Tungdil konzentrierte sich fest auf das Gesicht seines Freundes Ingrimmsch. Die tückische Stimme wurde leiser und leiser, schließlich hörte er sie nicht mehr, doch der Hass verblieb in seinem Herzen. Ein Blick auf den stattlichen Glaïmbar Scharfklinge genügte, um ihm die Röte ins Gesicht zu treiben. Mit einem Mal verstand er Boïndils Leiden und seinen beinahe unbeherrschbaren Drang, jemanden in Stücke zu schlagen.
Er rief sich selbst zur Ordnung, als ihm bewusst wurde, dass sich die Augen der anderen auf ihn gerichtet hatten.
»Ihr habt gehört, was für Glaïmbar Scharfklinge aus dem Clan der Eisendrücker vom Stamme Borengars spricht«, rief er mit Zittern in der Stimme. »Gibt es noch weitere Anwärter?« Niemand hob seine Waffe. »Keiner?«, wiederholte er seine Frage dennoch, schleuderte sie ihnen anklagend entgegen und legte all seine Verbitterung hinein. »So frage ich dich, Glaïmbar Scharfklinge aus dem Clan der Eisendrücker vom Stamm der Ersten« - seine Augen weigerten sich, den verhassten Zwerg anzublicken, und richteten sich stattdessen gegen seinen Willen auf Balyndis, die neben ihm saß -, »wirst du dich der Wahl stellen und die Fünften führen?«
Dass Glaïmbar aufstand und feierlich »Ja« rief, dass er die Stufen hinabstieg und sich an seine Seite begab, dass die Mehrheit der Zwerginnen und Zwerge jubelte und dass sie letztlich für ihn stimmten, das nahm er kaum mehr wahr. Tungdil sah nur sie, seine unerreichbare Schmiedin.

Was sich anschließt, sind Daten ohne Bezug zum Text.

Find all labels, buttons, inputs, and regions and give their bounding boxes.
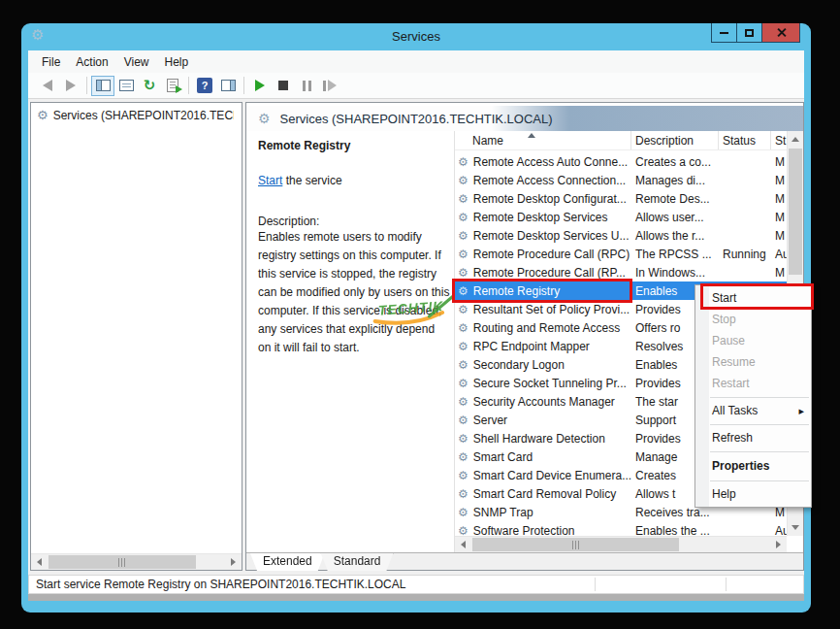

Erst als sie sich vor Glaïmbar niederbeugten und ihm die Äxte, Keulen, Beile und Hämmer entgegenreckten, riss er sich von ihr los.
»Der neue Stamm der Fünften hat dich erkoren, Glaïmbar«, sagte er, ohne ihm den Kopf zuzuwenden. »Möge Vraccas dich in deinen Entscheidungen leiten.« Mit diesen Worten schritt er rasch aus der Halle, verweigerte ihm das Zeichen der Anerkennung und seinen Respekt. Glaïmbar würde ihn niemals erhalten, nicht in diesem Leben.
Um wieder einen kühlen Kopf zu bekommen, lief er durch die Gänge, vorbei an den abgestützten Sälen und den zahlreichen Baustellen, an denen die Steinmetzen der Zweiten zu arbeiten pflegten. Seine Füße trugen ihn zu dem Ausgang, der ihn in die Ruine der von den Orks geschleiften Bastion führte.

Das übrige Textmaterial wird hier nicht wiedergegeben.